The entire 24th Division gathered to make a final stand around Taejon, holding a line along the Kum River to the east of the city. Hampered by lack of communication, equipment and shortage of heavy weapons to match KPA firepower, the American forces being outnumbered, ill-equipped and untrained were pushed back from the river bank after several days before fighting an intense urban battle to defend the city. After a fierce three-day struggle, the Americans withdrew.
Although they could not hold the city, the 24th Infantry Division achieved a strategic advantage by delaying the North Koreans, providing time for other American divisions to establish a defensive perimeter around Pusan further south. The delay imposed at Taejon probably prevented an American rout during the subsequent Battle of the Pusan Perimeter. During the action the KPA captured Major General William F. Dean, the commander of the 24th Infantry Division, and highest ranking American prisoner during the Korean War.


Major General Dean distinguished himself by conspicuous gallantry and intrepidity at the repeated risk of his life above and beyond the call of duty. In command of a unit suddenly relieved from occupation duties in Japan
and as yet untried in combat, faced with a ruthless and determined enemy, highly trained and overwhelmingly superior in numbers, he felt it his duty to take action which to a man of his military experience and knowledge was clearly apt to result in his death. He personally and alone attacked an enemy tank while armed only with a hand grenade. He also directed the fire of his tanks from an exposed position with neither cover nor concealment while under observed artillery and small-arm fire. When the town of Tejon was finally overrun he refused to insure his own safety by leaving with the leading elements but remained behind organizing his retreating forces, directing stragglers, and was last seen assisting the wounded to a place of safety. These actions indicate that Maj. Gen. Dean felt it necessary to sustain the courage and resolution of his troops by examples of excessive gallantry committed always at the threatened portions of his front lines. The magnificent response of his unit to this willing and cheerful sacrifice, made with full knowledge of its certain cost, is history. The success of this phase of the campaign is in large measure due to Major General Dean's heroic leadership, courageous and loyal devotion to his men, and his complete disregard for personal safety.

"If the story of my Korean experience is worth telling, the value lies in its oddity, not in anything brilliant or heroic.
There were heroes in Korea, but I was not one of them. There were brilliant commanders, but I was a general captured because he took a wrong road. I am an Infantry officer and presumably was fitted for my fighting job.

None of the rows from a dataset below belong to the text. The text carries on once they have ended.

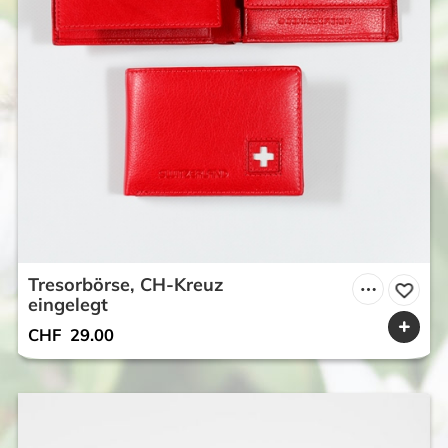
Tresorbörse, CH-Kreuz
eingelegt
CHF
29.00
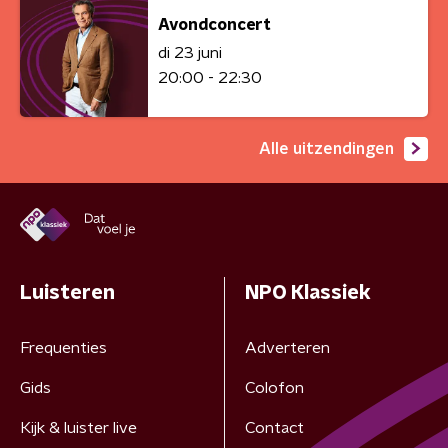
Avondconcert
di 23 juni
20:00 - 22:30
Alle uitzendingen
Luisteren
NPO Klassiek
Frequenties
Adverteren
Gids
Colofon
Kijk & luister live
Contact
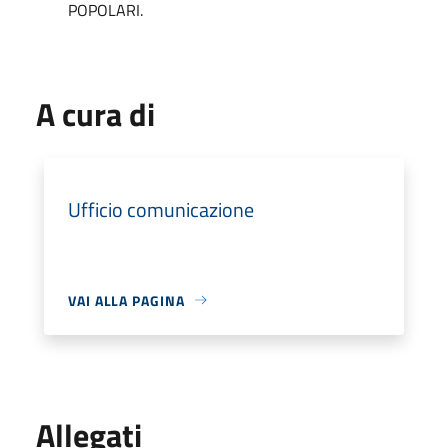
POPOLARI.
A cura di
Ufficio comunicazione
VAI ALLA PAGINA
Allegati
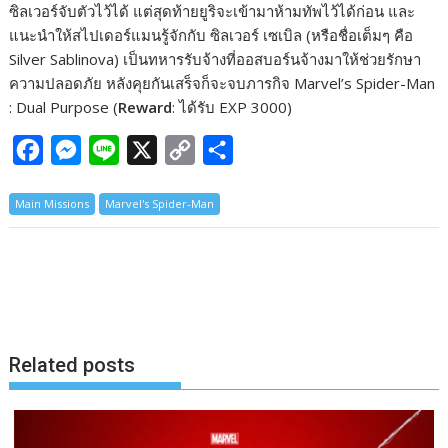
ซิลเวอร์จับตัวไว้ได้ แต่สุดท้ายยูริจะเข้ามาห้ามทัพไว้ได้ก่อน และ
แนะนำให้สไปเดอร์แมนรู้จักกับ ซิลเวอร์ เซเบิล (หรือชื่อเต็มๆ คือ
Silver Sablinova) เป็นทหารรับจ้างที่ออสบอร์นจ้างมาให้ช่วยรักษา
ความปลอดภัย หลังคุยกันเสร็จก็จะจบภารกิจ Marvel’s Spider-Man
: Dual Purpose (
Reward
: ได้รับ EXP 3000)
F
M
L
X
C
S
a
e
i
o
h
Main Missions
Marvel's Spider-Man
c
s
n
p
a
e
s
e
y
r
b
e
L
e
o
n
i
o
g
n
k
e
k
Related posts
r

I don't want to alibi that job, but a couple of things about it should be made clear. In the fighting I made some mistakes and I've kicked myself a thousand times for them. I lost ground I should not have lost. I lost trained officers and fine men. I'm not proud of that record, and I'm under no delusions that my weeks of command constituted any masterly campaign.

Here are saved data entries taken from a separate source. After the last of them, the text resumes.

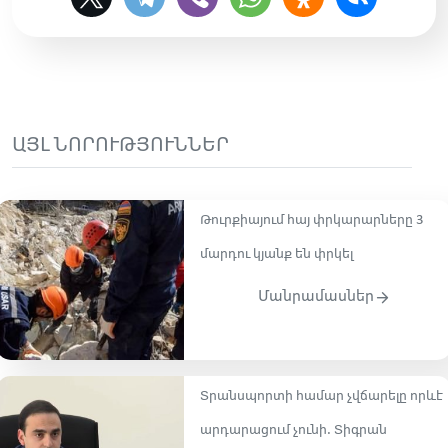
ԱՅԼ ՆՈՐՈՒԹՅՈՒՆՆԵՐ
Թուրքիայում հայ փրկարարները 3
մարդու կյանք են փրկել
Մանրամասներ
Տրանսպորտի համար չվճարելը որևէ
արդարացում չունի․ Տիգրան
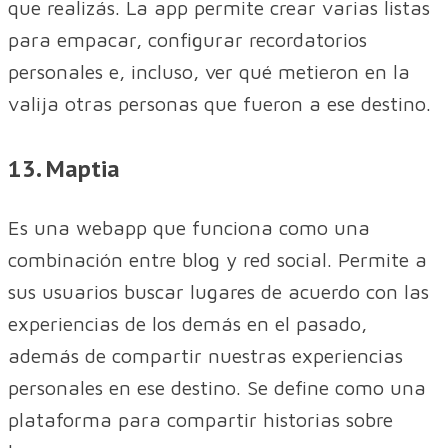
que realizás. La app permite crear varias listas
para empacar, configurar recordatorios
personales e, incluso, ver qué metieron en la
valija otras personas que fueron a ese destino.
13. Maptia
Es una webapp que funciona como una
combinación entre blog y red social. Permite a
sus usuarios buscar lugares de acuerdo con las
experiencias de los demás en el pasado,
además de compartir nuestras experiencias
personales en ese destino. Se define como una
plataforma para compartir historias sobre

No man honestly can be ashamed of the Medal of Honor. For it and for the welcome given to me here at home in 1953, 1 am humbly grateful. But I come close to shame when I think about the men who did better jobs some who died doing them and did not get recognition. I wouldn't have awarded myself a wooden star for what I did as a commander.

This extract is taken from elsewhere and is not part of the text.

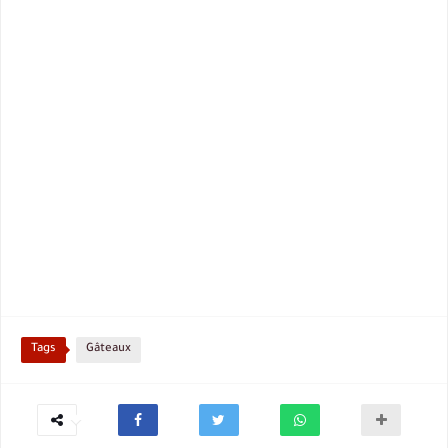
Tags
Gâteaux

Later, as fugitive and prisoner, I did things mildly out of the ordinary only at those times when I was excited and not thinking entirely straight; and the only thing I did which mattered to my family and perhaps a few others was to stay alive. Other prisoners resisted torture, but I wasn't tortured. Others hid in the hills and finally escaped, but I failed in my escape attempts. Others bluffed the Communists steadily, whereas I was lucky enough to do it only once in a while.
Others starved, but I was fed and even learned to like Kimchee. Others died for a principle, but I failed in a suicide attempt.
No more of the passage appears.